Snow on southbound 71 Highway.png
Posted at 9:35 PM, Nov 15, 2021
and last updated 2021-11-15 23:52:29-05

OVERLAND PARK, Kan. — The next time mother nature drops even two inches of snow in the Kansas City area, public works officials say it may take twice as much time to get rid of it.

"Normally, what we would do, is before a storm pre-treat bridge overpasses," Drake Jennings, area superintendent for the Kansas Department of Transportation (KDOT) said. "Now, I’m going to try to pretreat as much roadway as I possibly can."

Jennings is short 16 snowplow drivers in his region.

Going into winter, he's figuring out where to find some more to keep Johnson County's highways and interstates clear around the clock.

"I will be able to borrow some of our construction employees that carry CDLs," Jennings said.

KDOT says they're facing a 30% shortage and the situation isn't any better across the stateline.

"In the last seven months, we've lost more than 70 employees a month," Patrick McKenna, director of the Missouri Department of Transportation (MoDOT) said. "In the last four of that—it’s been over 80. That's way off the charts."

MoDOT usually hires about 200 or so seasonal workers in August, but for the first time ever they actually got further behind, and the numbers haven't improved.

"If your road isn’t in the circumstance that you’d like, it's not the plow drivers’ fault," McKenna told KSHB 41 News. "Look, this is a systemic issue that we have across the whole system.

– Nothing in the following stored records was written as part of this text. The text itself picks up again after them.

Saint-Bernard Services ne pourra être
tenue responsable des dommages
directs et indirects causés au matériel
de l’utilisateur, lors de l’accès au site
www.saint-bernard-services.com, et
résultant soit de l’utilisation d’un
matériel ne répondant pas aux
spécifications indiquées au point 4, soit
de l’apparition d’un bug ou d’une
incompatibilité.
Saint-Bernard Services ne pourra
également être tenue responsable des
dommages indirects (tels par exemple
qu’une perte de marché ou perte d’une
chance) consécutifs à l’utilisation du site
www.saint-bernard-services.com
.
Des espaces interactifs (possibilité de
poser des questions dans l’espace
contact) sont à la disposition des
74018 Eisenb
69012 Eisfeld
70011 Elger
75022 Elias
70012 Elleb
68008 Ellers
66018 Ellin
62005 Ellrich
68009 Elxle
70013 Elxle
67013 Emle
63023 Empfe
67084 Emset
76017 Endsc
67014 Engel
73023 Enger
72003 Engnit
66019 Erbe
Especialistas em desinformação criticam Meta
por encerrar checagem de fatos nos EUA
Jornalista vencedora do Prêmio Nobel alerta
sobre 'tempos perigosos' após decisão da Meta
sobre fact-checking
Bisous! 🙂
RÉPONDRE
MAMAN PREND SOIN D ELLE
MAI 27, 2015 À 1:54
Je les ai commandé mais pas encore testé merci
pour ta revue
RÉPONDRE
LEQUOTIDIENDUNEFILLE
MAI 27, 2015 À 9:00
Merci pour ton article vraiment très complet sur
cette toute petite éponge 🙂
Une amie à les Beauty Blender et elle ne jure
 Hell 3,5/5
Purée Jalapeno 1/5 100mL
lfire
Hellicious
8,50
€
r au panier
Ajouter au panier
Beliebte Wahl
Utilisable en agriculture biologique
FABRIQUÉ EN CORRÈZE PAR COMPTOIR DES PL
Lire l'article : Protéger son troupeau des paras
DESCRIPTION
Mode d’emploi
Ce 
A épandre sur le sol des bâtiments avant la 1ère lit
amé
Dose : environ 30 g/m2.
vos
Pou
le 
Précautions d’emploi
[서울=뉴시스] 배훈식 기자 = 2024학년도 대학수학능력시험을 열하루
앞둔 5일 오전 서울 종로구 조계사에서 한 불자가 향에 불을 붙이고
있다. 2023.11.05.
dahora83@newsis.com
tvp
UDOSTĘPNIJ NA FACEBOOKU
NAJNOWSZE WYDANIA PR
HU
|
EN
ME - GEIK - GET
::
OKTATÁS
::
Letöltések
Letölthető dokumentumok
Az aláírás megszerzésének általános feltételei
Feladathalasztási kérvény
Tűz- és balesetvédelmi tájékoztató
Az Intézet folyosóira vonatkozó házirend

We're trying to resolve it, but where we're a little bit behind the gun here."

While other industries are offering hiring bonuses and other incentives, MoDOT and KDOT says their budget is up to lawmakers.

In Overland Park, starting pay for maintenance workers, who are the ones behind the wheel of a snowplow, went up from $16 to $18 an hour.

But there hasn't been a sudden rush of applications.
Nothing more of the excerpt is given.